What Data Can You Extract from MercadoLibre?
MercadoLibre provides extensive product and seller data:
- Product titles and descriptions
- Pricing (in local currencies across markets)
- Seller information (reputation, sales history, location)
- Product condition (new, used, refurbished)
- Shipping details (free shipping, fulfillment type)

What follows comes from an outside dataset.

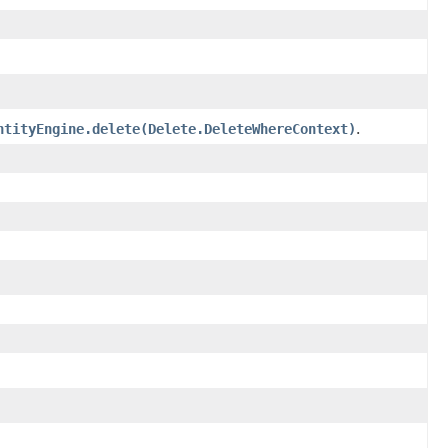
ntityEngine.delete(Delete.DeleteWhereContext)
.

- Customer ratings and reviews
- Product attributes and specifications
- Category hierarchy
- Listing type (auction, buy-it-now)
Example JSON Output
{
"id": "MLA1234567890",
"title": "iPhone 15 Pro Max 256GB - Nuevo Sellado",
"price": 1899999,
"currency": "ARS",
"condition": "new",
"sold_quantity": 342,
"available_quantity": 15,
"seller": {
"id": 987654321,
"nickname": "TECNOSTORE_AR",
"reputation": "platinum",
"transactions": 15420,
"positive_ratings": 99.2
},
"shipping": {
"free_shipping": true,
"fulfillment": "mercadoenvios"
},
"categories": ["Celulares y Smartphones", "iPhone"],
"location": "Buenos Aires, Argentina",
"url": "https://www.mercadolibre.com.ar/p/MLA1234567890"
}Prerequisites
pip install requests beautifulsoup4 lxml fake-useragentMercadoLibre has a public API that provides structured data access. For web scraping beyond API limits, residential proxies from Latin American IP pools are recommended.
Method 1: Using MercadoLibre’s Public API
MercadoLibre offers one of the most accessible public APIs among e-commerce platforms. No authentication is required for basic search and product data.
import requests
import json
import time
import random
class MercadoLibreAPIScraper:
def __init__(self, site_id="MLA", proxy_url=None):
"""
site_id options:
MLA = Argentina, MLB = Brazil, MLM = Mexico,
MCO = Colombia, MLC = Chile, MLU = Uruguay
"""
self.site_id = site_id
self.api_url = "https://api.mercadolibre.com"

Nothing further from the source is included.